### Problem requirements
Below are entries; copy exactly, and only, the lines from the one containing "Published News" through their final line, leaving out pictures.

### Information
━━━

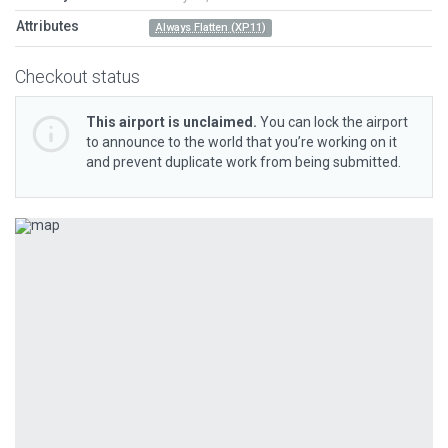
Attributes
Always Flatten (XP11)
Checkout status
This airport is unclaimed.
You can lock the airport
to announce to the world that you’re working on it
and prevent duplicate work from being submitted.
Previous
Next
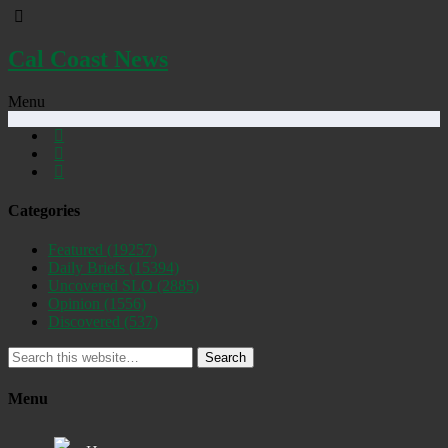
Cal Coast News
Menu
Categories
Featured
(19257)
Daily Briefs
(15394)
Uncovered SLO
(2885)
Opinion
(1556)
Discovered
(537)
Search
Menu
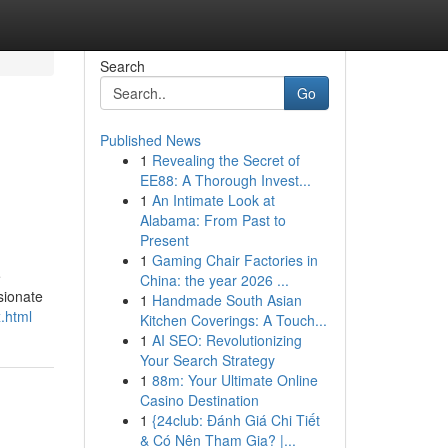
Search
Go
Published News
1
Revealing the Secret of
EE88: A Thorough Invest...
1
An Intimate Look at
Alabama: From Past to
Present
1
Gaming Chair Factories in
e
China: the year 2026 ...
sionate
1
Handmade South Asian
x.html
Kitchen Coverings: A Touch...
1
AI SEO: Revolutionizing
Your Search Strategy
1
88m: Your Ultimate Online
Casino Destination
1
{24club: Đánh Giá Chi Tiết
& Có Nên Tham Gia? |...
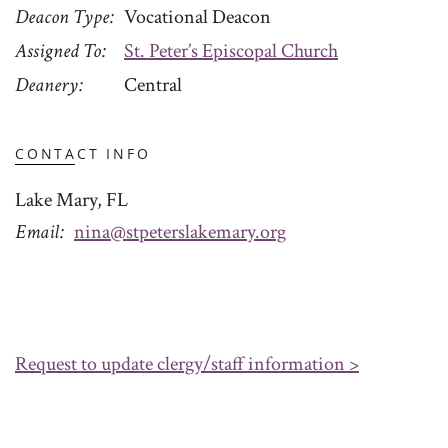
Deacon Type
Vocational Deacon
Assigned To
St. Peter’s Episcopal Church
Deanery
Central
CONTACT INFO
Lake Mary, FL
Email
nina@stpeterslakemary.org
Request to update clergy/staff information >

━━━

### Output for this task
Published News
1
Revealing the Secret of
EE88: A Thorough Invest...
1
An Intimate Look at
Alabama: From Past to
Present
1
Gaming Chair Factories in
e
China: the year 2026 ...
sionate
1
Handmade South Asian
x.html
Kitchen Coverings: A Touch...
1
AI SEO: Revolutionizing
Your Search Strategy
1
88m: Your Ultimate Online
Casino Destination
1
{24club: Đánh Giá Chi Tiết
& Có Nên Tham Gia? |...
Deacon Type
Vocational Deacon
Assigned To
St. Peter’s Episcopal Church
Deanery
Central
CONTACT INFO
Lake Mary, FL
Email
nina@stpeterslakemary.org
Request to update clergy/staff information >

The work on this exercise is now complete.